◆ Exercise instructions ◆
The records below must be repeated exactly, but without their pictures.

◆ Study material ◆
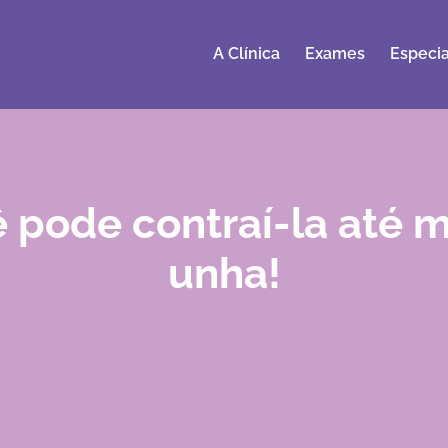
A Clínica
Exames
Especia
ê pode contraí-la até
unha!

◆ Result ◆
A Clínica
Exames
Especia
ê pode contraí-la até
unha!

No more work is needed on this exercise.